* **Task to carry out**
Every line of the entries below from the one containing "(65-99 سنة)" to the one containing "qualité réussi selon leurs attentes.", both ends included, must be written out exactly. No other line belongs in the answer.

┌─ Supplied data

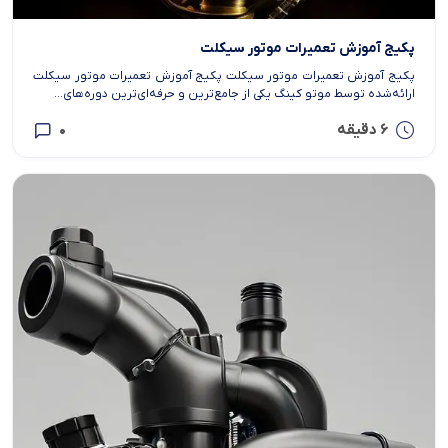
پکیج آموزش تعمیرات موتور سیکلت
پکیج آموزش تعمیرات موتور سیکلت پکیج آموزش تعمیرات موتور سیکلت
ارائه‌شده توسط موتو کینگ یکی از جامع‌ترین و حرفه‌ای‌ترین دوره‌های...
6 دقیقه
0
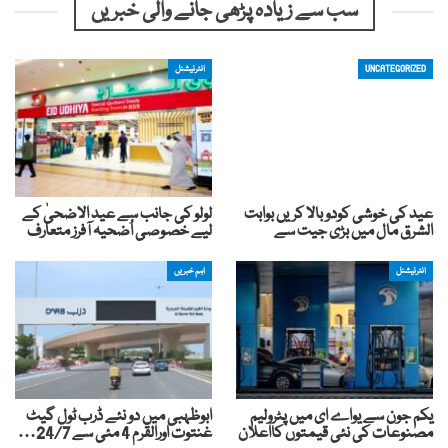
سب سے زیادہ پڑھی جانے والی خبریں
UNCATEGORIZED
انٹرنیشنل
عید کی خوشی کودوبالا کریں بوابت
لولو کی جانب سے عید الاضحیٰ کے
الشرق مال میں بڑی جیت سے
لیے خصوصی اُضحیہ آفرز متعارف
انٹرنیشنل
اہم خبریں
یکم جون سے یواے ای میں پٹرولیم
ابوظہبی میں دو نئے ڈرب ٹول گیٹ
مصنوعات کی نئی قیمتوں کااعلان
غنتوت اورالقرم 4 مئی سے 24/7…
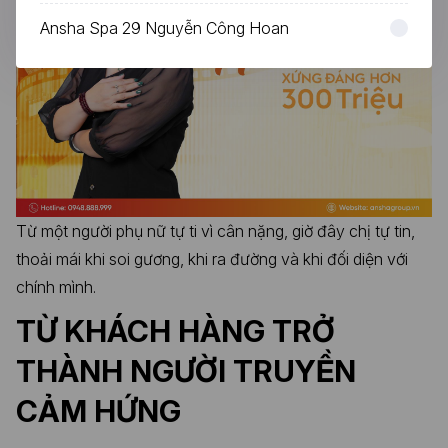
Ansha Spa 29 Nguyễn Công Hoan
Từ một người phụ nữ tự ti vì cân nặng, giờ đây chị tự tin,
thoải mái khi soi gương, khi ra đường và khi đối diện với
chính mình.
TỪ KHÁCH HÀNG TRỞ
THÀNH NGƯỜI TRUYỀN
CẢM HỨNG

└─
┌─ Supplied data

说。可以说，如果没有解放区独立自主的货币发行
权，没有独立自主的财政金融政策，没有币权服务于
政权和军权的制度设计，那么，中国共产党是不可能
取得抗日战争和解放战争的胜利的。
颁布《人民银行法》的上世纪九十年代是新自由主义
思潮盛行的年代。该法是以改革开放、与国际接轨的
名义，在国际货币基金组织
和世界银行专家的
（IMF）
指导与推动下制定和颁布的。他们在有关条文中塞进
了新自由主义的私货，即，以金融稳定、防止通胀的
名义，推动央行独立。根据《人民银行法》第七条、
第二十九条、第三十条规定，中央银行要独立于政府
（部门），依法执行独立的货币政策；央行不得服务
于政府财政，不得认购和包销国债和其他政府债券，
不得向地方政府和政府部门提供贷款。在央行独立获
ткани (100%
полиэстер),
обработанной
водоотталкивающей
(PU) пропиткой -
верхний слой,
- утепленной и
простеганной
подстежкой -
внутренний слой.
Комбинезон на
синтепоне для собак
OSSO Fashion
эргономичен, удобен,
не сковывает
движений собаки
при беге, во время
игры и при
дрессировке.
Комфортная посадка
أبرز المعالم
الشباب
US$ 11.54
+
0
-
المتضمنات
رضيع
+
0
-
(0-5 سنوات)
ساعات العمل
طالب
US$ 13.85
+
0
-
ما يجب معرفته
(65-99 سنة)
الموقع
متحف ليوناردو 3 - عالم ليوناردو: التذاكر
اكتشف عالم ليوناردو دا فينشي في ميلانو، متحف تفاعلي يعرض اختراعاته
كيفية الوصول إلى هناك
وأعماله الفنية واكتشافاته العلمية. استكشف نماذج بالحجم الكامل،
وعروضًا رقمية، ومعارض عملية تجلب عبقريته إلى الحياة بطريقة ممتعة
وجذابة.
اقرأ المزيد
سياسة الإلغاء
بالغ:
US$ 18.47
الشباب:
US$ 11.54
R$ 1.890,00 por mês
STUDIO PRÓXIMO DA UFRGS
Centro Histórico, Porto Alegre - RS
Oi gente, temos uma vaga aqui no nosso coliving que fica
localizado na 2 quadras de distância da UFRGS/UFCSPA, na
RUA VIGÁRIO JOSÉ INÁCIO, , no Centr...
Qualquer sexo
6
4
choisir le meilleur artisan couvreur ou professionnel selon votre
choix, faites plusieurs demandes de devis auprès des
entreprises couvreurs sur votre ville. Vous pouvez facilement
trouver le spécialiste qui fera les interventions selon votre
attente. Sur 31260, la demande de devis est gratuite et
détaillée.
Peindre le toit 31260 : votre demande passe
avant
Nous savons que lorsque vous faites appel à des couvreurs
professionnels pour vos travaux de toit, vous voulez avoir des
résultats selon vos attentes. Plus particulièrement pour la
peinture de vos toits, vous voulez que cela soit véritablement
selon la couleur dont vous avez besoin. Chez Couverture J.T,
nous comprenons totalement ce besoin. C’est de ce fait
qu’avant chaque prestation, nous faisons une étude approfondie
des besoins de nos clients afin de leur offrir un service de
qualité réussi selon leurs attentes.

└─
┌─ Supplied data

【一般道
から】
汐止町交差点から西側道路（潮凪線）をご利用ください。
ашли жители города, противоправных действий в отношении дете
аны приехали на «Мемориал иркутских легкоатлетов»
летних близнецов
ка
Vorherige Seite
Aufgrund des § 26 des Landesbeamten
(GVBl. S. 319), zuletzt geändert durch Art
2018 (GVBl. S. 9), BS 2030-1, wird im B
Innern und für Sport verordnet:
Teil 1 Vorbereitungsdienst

└─

* **Completed exercise**
(65-99 سنة)
الموقع
متحف ليوناردو 3 - عالم ليوناردو: التذاكر
اكتشف عالم ليوناردو دا فينشي في ميلانو، متحف تفاعلي يعرض اختراعاته
كيفية الوصول إلى هناك
وأعماله الفنية واكتشافاته العلمية. استكشف نماذج بالحجم الكامل،
وعروضًا رقمية، ومعارض عملية تجلب عبقريته إلى الحياة بطريقة ممتعة
وجذابة.
اقرأ المزيد
سياسة الإلغاء
بالغ:
US$ 18.47
الشباب:
US$ 11.54
R$ 1.890,00 por mês
STUDIO PRÓXIMO DA UFRGS
Centro Histórico, Porto Alegre - RS
Oi gente, temos uma vaga aqui no nosso coliving que fica
localizado na 2 quadras de distância da UFRGS/UFCSPA, na
RUA VIGÁRIO JOSÉ INÁCIO, , no Centr...
Qualquer sexo
6
4
choisir le meilleur artisan couvreur ou professionnel selon votre
choix, faites plusieurs demandes de devis auprès des
entreprises couvreurs sur votre ville. Vous pouvez facilement
trouver le spécialiste qui fera les interventions selon votre
attente. Sur 31260, la demande de devis est gratuite et
détaillée.
Peindre le toit 31260 : votre demande passe
avant
Nous savons que lorsque vous faites appel à des couvreurs
professionnels pour vos travaux de toit, vous voulez avoir des
résultats selon vos attentes. Plus particulièrement pour la
peinture de vos toits, vous voulez que cela soit véritablement
selon la couleur dont vous avez besoin. Chez Couverture J.T,
nous comprenons totalement ce besoin. C’est de ce fait
qu’avant chaque prestation, nous faisons une étude approfondie
des besoins de nos clients afin de leur offrir un service de
qualité réussi selon leurs attentes.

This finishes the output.